L’enjeu n’est pas seulement de regarder qui est déjà en poste, mais qui l’on recrute. Cela suppose d’être réellement ouvert à des profils d’âges différents, à tous les niveaux et pour tous les postes. C’est cette dynamique qu’il faut mesurer. Il faut également observer à qui sont proposées les promotions et à qui sont offertes les formations. Autrement dit, il ne s’agit pas seulement de la composition des équipes, mais de l’ensemble des décisions et des moments clés de la vie de l’entreprise : recruter, faire évoluer, former. La question centrale est alors la suivante : ces choix sont-ils réellement indépendants de l’âge, ou bien reproduisent-ils des inégalités qui ne reflètent pas la réalité démographique du pays ?

Il s’agit de proposer de véritables postes aux vingtenaires. S’intéresser à la jeunesse suppose de lui offrir de la stabilité et des perspectives crédibles, et non de se contenter d’un discours valorisant tout en ne proposant, dans les faits, que des formes d’emploi précaires et sans sécurité professionnelle.

L’âge au travail se joue aussi dans le rapport au corps et à la santé des femmes. Que peut-on concrètement retenir du monde du travail anglo-saxon notamment des dispositifs « menopause friendly » pour mieux prendre en compte la ménopause, et plus largement la santé hormonale des femmes au travail ?

L’approche britannique est ambivalente. Elle a un mérite important : celui de lever le tabou sur le corps au travail. Le fait d’en parler, de produire des études, permet de rendre visibles des réalités longtemps ignorées et de sortir du déni. Mais cette objectivation comporte aussi un risque d’essentialisation. En mettant fortement l’accent sur la ménopause, on peut enfermer les femmes dans une catégorie supplémentaire, sans que leur situation économique ou professionnelle ne s’améliore réellement. Reconnaître une difficulté ne suffit pas si cela ne s’accompagne pas de transformations structurelles.

Les dispositifs de type « menopause friendly » peuvent permettre à certaines femmes de rester dans l’emploi, mais ils concernent souvent des secteurs où les postes sont peu valorisés ou peu rémunérés.

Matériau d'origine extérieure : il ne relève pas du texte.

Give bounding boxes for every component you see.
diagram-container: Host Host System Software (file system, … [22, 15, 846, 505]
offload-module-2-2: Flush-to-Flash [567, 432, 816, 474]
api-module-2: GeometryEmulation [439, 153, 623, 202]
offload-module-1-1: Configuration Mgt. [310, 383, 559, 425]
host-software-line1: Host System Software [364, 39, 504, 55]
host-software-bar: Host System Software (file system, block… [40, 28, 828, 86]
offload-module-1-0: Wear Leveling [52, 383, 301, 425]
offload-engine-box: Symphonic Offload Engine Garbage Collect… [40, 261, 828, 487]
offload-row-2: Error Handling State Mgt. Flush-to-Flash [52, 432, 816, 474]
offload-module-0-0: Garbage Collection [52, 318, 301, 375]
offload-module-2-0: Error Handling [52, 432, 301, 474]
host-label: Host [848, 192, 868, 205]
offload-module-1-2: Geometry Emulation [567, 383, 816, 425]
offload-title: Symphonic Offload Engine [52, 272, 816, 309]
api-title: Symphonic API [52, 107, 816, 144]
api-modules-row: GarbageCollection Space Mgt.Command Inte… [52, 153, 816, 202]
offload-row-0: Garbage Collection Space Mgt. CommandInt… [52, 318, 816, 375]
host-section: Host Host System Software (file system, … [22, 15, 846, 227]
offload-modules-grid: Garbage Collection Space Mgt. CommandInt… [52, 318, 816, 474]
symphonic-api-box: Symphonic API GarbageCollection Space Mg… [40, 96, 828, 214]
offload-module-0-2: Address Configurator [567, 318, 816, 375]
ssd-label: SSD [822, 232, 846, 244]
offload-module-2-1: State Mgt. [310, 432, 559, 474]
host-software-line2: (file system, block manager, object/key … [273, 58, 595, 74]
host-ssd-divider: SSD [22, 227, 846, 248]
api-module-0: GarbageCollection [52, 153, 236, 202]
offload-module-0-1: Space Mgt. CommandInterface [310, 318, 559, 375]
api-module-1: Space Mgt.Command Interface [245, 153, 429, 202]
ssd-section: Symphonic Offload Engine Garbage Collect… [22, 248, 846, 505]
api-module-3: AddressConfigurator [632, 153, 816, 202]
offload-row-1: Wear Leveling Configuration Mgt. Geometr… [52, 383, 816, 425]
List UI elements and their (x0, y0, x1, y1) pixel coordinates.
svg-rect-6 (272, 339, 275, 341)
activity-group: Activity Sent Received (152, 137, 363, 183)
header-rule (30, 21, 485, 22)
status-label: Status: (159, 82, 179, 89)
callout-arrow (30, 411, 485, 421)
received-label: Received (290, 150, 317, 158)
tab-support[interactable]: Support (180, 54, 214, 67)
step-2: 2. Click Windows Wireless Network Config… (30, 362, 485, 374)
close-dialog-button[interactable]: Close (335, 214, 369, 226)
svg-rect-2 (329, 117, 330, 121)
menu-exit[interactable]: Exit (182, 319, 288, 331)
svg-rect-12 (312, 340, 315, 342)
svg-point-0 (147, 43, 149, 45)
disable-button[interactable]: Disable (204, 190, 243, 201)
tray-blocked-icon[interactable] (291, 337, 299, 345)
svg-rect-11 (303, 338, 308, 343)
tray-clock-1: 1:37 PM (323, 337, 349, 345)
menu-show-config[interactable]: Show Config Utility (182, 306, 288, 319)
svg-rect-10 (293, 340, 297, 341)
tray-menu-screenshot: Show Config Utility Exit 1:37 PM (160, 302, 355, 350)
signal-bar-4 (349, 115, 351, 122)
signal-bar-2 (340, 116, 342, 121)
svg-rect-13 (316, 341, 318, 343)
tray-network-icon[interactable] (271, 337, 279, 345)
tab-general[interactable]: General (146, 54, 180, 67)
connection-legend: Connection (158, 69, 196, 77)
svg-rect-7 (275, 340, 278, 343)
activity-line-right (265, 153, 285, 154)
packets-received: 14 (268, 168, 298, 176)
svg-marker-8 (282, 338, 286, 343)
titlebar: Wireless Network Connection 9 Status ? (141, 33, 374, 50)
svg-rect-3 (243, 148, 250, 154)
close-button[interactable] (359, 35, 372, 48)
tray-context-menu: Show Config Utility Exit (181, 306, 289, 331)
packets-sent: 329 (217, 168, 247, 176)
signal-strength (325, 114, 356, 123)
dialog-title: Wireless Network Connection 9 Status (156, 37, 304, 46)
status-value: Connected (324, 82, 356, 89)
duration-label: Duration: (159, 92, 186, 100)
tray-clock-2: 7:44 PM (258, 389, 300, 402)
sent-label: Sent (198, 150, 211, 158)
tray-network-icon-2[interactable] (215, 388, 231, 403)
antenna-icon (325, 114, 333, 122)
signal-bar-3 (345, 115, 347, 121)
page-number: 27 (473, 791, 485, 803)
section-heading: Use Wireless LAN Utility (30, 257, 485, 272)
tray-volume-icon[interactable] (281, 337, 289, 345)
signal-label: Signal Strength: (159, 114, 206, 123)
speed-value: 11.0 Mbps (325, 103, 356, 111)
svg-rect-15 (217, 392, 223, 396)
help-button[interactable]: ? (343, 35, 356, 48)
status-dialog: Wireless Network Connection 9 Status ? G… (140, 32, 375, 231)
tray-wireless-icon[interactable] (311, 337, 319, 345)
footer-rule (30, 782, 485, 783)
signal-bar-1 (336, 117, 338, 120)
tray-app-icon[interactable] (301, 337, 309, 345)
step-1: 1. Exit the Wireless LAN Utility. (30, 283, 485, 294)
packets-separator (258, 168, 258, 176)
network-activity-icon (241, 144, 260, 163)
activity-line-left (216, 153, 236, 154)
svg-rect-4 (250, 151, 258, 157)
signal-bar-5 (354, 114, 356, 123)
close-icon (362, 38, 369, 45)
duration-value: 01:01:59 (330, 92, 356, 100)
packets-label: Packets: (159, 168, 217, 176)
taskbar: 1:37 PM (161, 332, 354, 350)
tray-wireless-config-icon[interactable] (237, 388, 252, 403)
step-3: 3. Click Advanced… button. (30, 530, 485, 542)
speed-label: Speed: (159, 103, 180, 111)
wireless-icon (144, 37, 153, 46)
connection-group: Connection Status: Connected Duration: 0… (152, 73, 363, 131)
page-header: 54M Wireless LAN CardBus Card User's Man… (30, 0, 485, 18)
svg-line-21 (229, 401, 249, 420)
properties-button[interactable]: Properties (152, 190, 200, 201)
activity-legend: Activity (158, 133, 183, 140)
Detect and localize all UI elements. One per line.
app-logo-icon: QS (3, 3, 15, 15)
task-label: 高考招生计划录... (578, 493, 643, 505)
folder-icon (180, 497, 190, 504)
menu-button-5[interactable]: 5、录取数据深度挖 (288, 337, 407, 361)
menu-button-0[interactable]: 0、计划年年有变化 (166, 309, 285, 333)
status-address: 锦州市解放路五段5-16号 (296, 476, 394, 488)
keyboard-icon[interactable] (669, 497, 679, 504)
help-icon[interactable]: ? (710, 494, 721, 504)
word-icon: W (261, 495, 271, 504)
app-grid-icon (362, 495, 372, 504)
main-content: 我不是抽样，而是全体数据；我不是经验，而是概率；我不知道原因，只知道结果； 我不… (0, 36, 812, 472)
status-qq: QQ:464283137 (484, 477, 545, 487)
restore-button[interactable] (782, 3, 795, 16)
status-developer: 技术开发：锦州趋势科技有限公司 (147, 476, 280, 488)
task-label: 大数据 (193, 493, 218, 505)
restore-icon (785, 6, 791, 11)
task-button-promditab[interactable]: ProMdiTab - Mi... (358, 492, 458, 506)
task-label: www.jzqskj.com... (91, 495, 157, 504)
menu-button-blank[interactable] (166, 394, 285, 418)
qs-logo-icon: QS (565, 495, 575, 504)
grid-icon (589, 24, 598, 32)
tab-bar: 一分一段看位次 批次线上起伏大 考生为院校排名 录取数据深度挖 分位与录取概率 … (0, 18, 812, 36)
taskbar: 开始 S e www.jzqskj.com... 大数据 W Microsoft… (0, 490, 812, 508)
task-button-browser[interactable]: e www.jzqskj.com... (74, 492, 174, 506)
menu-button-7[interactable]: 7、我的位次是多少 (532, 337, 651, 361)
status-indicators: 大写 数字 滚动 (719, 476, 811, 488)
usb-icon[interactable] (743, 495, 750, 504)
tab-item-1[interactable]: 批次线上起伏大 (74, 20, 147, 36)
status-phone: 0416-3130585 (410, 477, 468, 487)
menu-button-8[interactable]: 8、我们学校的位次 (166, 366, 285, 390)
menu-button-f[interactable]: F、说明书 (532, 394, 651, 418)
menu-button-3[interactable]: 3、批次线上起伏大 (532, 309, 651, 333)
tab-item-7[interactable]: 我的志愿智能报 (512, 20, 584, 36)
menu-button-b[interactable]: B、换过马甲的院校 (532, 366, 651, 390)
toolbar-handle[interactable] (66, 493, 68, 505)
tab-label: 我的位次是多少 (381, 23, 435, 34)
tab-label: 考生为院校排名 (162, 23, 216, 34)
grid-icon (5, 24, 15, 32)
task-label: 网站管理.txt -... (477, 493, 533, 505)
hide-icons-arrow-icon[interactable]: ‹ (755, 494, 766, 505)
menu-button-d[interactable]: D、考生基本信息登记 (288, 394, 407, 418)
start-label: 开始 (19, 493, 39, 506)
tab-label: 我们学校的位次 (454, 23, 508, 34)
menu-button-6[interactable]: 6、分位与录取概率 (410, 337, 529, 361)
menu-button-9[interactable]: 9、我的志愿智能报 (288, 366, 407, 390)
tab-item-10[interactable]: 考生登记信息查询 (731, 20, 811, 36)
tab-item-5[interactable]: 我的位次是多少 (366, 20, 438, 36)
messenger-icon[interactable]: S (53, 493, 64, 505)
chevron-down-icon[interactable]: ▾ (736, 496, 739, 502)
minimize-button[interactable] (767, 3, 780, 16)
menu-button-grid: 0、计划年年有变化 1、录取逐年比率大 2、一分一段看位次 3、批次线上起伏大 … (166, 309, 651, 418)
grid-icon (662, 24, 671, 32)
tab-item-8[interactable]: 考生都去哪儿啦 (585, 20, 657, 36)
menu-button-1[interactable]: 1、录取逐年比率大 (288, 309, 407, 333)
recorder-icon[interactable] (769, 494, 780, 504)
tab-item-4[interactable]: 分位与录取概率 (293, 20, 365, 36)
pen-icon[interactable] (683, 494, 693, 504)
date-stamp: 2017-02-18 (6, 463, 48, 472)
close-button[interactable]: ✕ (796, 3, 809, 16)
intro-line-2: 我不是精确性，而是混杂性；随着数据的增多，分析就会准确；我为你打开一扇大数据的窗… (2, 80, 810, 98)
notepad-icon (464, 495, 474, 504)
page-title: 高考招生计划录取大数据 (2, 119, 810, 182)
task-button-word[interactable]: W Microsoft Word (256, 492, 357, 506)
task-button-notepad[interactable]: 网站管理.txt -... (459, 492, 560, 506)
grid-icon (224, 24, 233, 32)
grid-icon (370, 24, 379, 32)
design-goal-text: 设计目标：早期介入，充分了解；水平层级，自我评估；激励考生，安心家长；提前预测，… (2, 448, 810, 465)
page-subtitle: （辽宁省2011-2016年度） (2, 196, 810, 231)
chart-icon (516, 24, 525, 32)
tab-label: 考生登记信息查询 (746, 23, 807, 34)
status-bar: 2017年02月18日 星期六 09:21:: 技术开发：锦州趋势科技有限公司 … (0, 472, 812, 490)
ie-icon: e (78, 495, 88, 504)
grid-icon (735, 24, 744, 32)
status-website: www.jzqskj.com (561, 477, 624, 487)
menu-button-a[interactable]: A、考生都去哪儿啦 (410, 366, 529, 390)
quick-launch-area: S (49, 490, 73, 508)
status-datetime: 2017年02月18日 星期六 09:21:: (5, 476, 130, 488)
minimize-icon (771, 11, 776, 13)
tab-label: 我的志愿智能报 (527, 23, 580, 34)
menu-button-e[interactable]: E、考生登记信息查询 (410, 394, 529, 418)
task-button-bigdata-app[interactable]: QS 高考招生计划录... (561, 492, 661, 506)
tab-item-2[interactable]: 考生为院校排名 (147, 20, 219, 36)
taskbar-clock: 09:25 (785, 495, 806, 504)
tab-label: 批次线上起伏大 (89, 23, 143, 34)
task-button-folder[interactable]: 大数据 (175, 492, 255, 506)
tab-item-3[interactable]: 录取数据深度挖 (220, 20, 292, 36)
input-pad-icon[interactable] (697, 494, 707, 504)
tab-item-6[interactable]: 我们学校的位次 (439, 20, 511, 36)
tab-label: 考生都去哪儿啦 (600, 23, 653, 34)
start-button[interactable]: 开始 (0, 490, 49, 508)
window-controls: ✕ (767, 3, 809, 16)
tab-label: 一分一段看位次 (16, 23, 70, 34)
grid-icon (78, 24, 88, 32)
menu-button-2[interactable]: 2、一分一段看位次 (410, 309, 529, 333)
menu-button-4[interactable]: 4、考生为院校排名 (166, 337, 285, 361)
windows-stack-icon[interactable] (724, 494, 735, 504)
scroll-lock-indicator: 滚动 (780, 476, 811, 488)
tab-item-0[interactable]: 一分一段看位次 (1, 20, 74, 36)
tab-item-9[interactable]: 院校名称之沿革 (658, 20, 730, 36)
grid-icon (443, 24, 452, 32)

Dans les grandes organisations et les secteurs les plus compétitifs, les mesures concrètes restent très limitées.

Le directeur du AgeLab au MIT expliquait que les femmes seraient mieux préparées que les hommes à la seconde partie de la vie professionnelle, au point de constituer l’une des sources d’innovation les plus sous-estimées du monde du travail. Est-ce que cette analyse fait écho à votre propre réflexion ?

Absolument. Cette analyse rejoint notamment celle de Linda Gratton et Andrew Scott dans The 100-Year Life. Ils montrent que nous passons d’un modèle de carrière en trois phases — formation, travail, retraite — à des trajectoires beaucoup plus longues et multi-phases, marquées par des ruptures, des reconversions et des ajustements successifs. Or les femmes sont déjà familières de ce modèle. Même lorsque la carrière « en trois temps » dominait, leurs parcours étaient souvent discontinus : maternité, temps partiel, reconversion, puis tentative de retour à temps plein. Elles ont donc appris à composer avec plusieurs phases et à porter plusieurs casquettes.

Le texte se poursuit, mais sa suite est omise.